We contacted IBC to find out what measures could be taken by individual property owners, if any, to make their homes eligible for flood insurance. We also wondered how a municipally coordinated flood mitigation plan might impact the future insurability of homes in sensitive areas, but unfortunately received no response.

As flood risk seems to be here to stay, the collaboration between public and private interest needs to begin ahead of the next spring thaw. With master planning for the flood zones, governments and private property owners could share in the cost of an approved and coordinated system, through tax credits, rebates and government backed loans.

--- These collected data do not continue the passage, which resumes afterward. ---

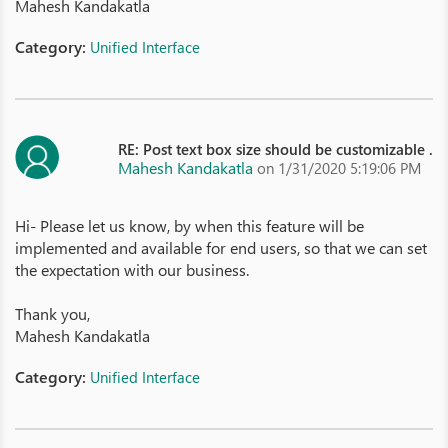
Mahesh Kandakatla
Category:
Unified Interface
RE: Post text box size should be customizable .
Mahesh Kandakatla
on 1/31/2020 5:19:06 PM
Hi- Please let us know, by when this feature will be
implemented and available for end users, so that we can set
the expectation with our business.
Thank you,
Mahesh Kandakatla
Category:
Unified Interface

As Minister of Public Safety and Emergency Preparedness, Ralph Goodale indicated at the Prairie Water Summit in Saskatchewan this week, his office has spent more on disaster relief in the last six years than in all previous 43 years combined. Clearly, the prevention of loss is going to be less costly than paying for the damage that could occur from another unmitigated flood season. Minister Goodale challenged community leaders, academics, engineers and water stakeholders of the prairies to find the ambition to address climate change and the will to work together to put solutions in place. This seems like a fitting call to action for all watersheds experiencing flood damages.

Water Today will be following announcements and development of initiatives in the nation's flood zones and reporting on progress.